State of New Jersey Department of Education

What does data look like? What does it show us?

    Data must be valid. "Total" data (all the data lumped together) may be analyzed in order to develop policies involving all stakeholders. In addition, trends of data over time may be analyzed to see if intervention strategies have helped in reducing the gap.
    Disaggregating the data can help educators try to focus on a single problem or success, and then create targeted solutions, interventions, or building of capacity.  Disaggregated data may show subgroup or content cluster information.

Data may be reported in several formats
Data in table format. This format is good if there is not too much information, or if the information is being summarized. Data in graph format. This format is good for visual learners, and for showing trend or making comparisons.
Total Persons (1989-1990)
 88,675 
Percent Urban
100.00
Percent White 
  37.81
Percent Black
  48.15
Percent Amer Ind, Eskimo, Aleut 
    0.29 
Percent Asian/Pacific Islander
    0.42 
Percent Hispanic
  13.20 
Percent Other 
    0.14
Percent in Poverty
  17.31

Data of just one town in NJ.


from EdSource in California
Data can aid in supporting good teacher practice

NJPEP's Classroom Assessment web site gives examples of data and data use before, during, and completing instruction. Sections of the tutorial are:

  1. Before the First Day of Class
  2. Making a Plan to Teach
  3. Assessment for Instruction
  4. Statewide Assessment
Data shows student growth
The Northwest Evaluation Association (NWEA) has developed data tools that support growth in the classroom during the academic year, in the form of formative assessment. A district central office may have tools to disaggregate data from "district level down to the individual student." There are several major companies that have online, wireless and/or Palm-based software with similar features.
Data showing student growth is sometimes related to teacher accountability

In an article, Individual Student Growth Is Focus of California Analysis Model, Krista Kafer (from the Heritage Institute; 2004) reviews a system that "uses each student's Rate of Expected Academic Change (REACH) to reveal the impact of teaching on individual students--regardless of whether those students started class behind their peers or ahead of them." "...the model enables schools to reward teachers for individual student progress, no matter where those students initially rank compared to their peers." See also ETS's Using Student Progress To Evaluate Teachers: A Primer on Value-Added Models [PDF].

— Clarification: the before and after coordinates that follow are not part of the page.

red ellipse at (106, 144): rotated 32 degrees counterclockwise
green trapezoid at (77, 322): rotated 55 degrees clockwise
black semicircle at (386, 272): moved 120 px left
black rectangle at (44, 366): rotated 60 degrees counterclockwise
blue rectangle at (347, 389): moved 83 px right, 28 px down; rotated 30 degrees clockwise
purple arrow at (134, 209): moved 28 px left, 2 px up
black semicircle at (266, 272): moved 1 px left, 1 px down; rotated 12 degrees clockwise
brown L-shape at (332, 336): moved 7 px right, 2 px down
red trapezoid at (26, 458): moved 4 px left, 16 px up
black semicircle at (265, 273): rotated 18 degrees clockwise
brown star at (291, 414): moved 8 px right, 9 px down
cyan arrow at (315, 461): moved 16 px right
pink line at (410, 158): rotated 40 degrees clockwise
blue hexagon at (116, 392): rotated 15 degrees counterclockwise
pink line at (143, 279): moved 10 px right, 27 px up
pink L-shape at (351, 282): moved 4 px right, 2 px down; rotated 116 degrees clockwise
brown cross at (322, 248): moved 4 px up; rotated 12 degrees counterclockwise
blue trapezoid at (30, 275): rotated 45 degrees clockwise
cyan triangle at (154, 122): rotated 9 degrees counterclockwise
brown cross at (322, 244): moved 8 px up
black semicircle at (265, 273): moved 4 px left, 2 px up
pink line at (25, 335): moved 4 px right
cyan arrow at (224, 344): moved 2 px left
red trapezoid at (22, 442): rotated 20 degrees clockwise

Data belongs to the entire educational community
Identifying the Factors, Conditions and Policies that Support Schools' Use of Data for Decisionmaking and School Improvement: Summary of Findings (2001), from the Education Commission of the States (ECS), identifies the factors, conditions and policies (state and local) that support the use of data for decisionmaking and school improvement. Preliminary recommendations for state policymakers are suggested.